[About this exercise] For the word "triển", find each line in the entries where it occurs and copy that line.

[Dataset entries]
• • •

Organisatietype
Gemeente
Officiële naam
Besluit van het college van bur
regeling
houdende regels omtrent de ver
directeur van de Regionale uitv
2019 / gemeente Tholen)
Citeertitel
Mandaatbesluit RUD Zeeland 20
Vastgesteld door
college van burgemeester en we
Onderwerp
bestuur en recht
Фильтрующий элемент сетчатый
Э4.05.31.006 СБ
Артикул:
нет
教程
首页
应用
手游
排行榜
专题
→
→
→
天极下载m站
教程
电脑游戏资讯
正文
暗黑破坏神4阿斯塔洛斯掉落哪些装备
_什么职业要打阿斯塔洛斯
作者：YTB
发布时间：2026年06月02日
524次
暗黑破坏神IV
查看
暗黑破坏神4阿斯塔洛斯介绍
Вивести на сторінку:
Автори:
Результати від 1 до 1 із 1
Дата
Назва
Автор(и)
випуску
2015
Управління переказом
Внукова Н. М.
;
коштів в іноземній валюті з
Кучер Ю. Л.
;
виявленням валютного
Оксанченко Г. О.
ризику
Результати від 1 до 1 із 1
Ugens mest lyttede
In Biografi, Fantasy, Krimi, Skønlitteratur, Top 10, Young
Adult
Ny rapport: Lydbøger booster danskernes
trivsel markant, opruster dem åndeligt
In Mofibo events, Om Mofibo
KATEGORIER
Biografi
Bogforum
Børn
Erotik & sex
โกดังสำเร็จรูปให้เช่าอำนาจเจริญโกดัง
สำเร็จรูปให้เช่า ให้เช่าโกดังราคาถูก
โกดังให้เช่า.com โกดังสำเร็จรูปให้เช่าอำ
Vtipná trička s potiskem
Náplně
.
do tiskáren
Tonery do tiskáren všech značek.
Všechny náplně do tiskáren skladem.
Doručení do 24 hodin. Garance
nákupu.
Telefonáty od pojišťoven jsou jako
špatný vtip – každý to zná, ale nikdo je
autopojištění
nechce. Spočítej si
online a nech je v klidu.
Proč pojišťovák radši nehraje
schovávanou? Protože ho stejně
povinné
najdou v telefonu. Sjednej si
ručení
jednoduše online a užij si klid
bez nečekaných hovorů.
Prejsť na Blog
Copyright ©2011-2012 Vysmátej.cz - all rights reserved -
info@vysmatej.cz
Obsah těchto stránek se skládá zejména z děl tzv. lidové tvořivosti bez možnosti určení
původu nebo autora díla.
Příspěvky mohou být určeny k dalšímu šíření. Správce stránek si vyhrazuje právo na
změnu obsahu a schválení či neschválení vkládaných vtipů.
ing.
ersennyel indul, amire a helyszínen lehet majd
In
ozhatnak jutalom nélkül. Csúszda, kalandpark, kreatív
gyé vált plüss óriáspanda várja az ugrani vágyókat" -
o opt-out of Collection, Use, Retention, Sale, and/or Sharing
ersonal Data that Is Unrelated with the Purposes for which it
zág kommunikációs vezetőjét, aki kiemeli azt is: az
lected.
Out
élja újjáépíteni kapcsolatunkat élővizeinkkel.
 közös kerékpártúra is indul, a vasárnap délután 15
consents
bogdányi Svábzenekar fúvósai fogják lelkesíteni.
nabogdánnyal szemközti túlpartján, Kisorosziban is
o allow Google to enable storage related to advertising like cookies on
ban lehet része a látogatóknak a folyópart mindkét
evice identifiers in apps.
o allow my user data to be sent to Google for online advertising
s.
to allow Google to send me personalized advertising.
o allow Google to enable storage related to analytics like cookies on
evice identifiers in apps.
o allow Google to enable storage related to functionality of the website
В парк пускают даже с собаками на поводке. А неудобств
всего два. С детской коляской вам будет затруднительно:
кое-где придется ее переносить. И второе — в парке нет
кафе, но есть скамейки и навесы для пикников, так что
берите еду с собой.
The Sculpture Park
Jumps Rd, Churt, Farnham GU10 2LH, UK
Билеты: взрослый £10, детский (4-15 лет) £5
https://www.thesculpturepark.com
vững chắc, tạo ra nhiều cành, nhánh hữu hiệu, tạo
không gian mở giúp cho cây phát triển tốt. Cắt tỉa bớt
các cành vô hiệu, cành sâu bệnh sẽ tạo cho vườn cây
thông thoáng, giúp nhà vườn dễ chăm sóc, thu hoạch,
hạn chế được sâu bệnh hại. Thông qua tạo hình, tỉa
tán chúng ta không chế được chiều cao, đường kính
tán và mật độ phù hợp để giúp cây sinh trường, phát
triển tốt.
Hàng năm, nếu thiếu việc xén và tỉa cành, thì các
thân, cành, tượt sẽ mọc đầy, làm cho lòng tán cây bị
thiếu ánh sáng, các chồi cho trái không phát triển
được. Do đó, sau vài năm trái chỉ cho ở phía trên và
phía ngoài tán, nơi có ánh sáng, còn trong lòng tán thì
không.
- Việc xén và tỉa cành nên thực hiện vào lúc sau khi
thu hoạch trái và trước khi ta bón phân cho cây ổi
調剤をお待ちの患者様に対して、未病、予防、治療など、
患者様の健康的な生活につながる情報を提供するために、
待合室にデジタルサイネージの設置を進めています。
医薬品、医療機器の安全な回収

• • •

[Output of the task]
không gian mở giúp cho cây phát triển tốt. Cắt tỉa bớt
triển tốt.
thiếu ánh sáng, các chồi cho trái không phát triển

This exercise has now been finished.